Trump also said he would impose a 25% tariff on India’s exports to the US starting Friday and threatened an additional penalty over the country’s energy purchases from Russia. The rupee declined in offshore trading while contracts for the Nifty 50 erased their gains to decline as much as 0.5%.
Microsoft (MSFT): Shares rose 7% after the technology titan reported a strong quarter, driven by cloud services and AI demand.
Meta Platforms (META): The social-media giant’s shares jumped 9% after it posted revenue growth that underscored strength in its core ad business.
Shares of UPS and FedEx slid Wednesday after the White House said that the U.S. would end the de minimis rule that has allowed packages worth $800 or less to be imported duty-free. It had already halted the practice for Chinese goods in May.
OVERVIEW OF THE AUSTRALIAN MARKET
The Australian equity market surged on July 30, 2025, driven by better-than-expected inflation data that bolstered expectations for Reserve Bank of Australia (RBA) rate cuts. The S&P/ASX 200 (XJO) climbed 51.8 points to close at 8,756.4, a 0.60% gain, recovering from a session low and finishing just 0.19% shy of its high. The broader S&P/ASX 300 (XKO) saw advancers outpace decliners by 177 to 105, reflecting broad-based optimism.
Australia’s CPI slowed to +2.1% YoY in July, below expectations of +2.2% and down from +2.4% previously. Quarterly inflation eased to +0.7% QoQ, reflecting broad-based moderation. Services inflation fell to a three-year low of 3.3%, driven by slower rises in insurance and rent. Goods inflation dropped to 1.1%, helped by a -10% fall in fuel prices and softer housing costs. Price growth also eased across food, alcohol, clothing, insurance, and education. Transport costs declined further, while inflation remained steady in housing, health, and recreation. The trimmed mean CPI fell to +2.7% YoY, its lowest since Q4 2021, positioning the RBA for a potential rate cut. AMP Economist My Bui noted that this “likely met the RBA’s criteria for a rate cut,” forecasting four cuts by Q2 2026, potentially lowering the cash rate to 2.85%.
Consumer stocks led the charge, with defensive names like Coles (COL, +1.7%) and Woolworths (WOW, +1.6%) gaining alongside discretionary plays such as Collins Food (CKF, +2.0%) and Breville (BRG, +1.7%).
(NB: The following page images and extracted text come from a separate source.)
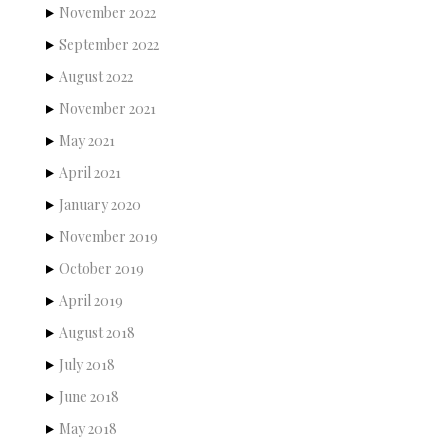
November 2022
September 2022
August 2022
November 2021
May 2021
April 2021
January 2020
November 2019
October 2019
April 2019
August 2018
July 2018
June 2018
May 2018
Interest rate-sensitive sectors also shone, with Real Estate Investment Trusts (XPJ, +1.3%) and Financials (XFJ, +1.1%) capitalizing on the prospect of lower rates. Standout performers included AMP (AMP, +0.9%, +27.8% over 1 month) and Pro Medicus (PME, +0.9%, +138.7% over 1 year).
However, weaker base metals and iron ore prices weighed on Resources (XJR, -0.25%), with companies like Pilbara Minerals (PLS, -1.5%) under pressure. Information Technology (XIJ, -0.4%) also lagged, reflecting a pullback in US tech stocks. Notable losers included Flight Centre Travel Group (FLT, -3.6%) and Treasury Wine Estates (TWE, -2.9%).
Global trade developments added context, with US-China trade talks in Stockholm concluding productively but without major breakthroughs. Reports of potential 20-25% US tariffs on India and a narrowing US goods trade deficit underscored ongoing trade tensions, which could impact Australian exporters if escalated.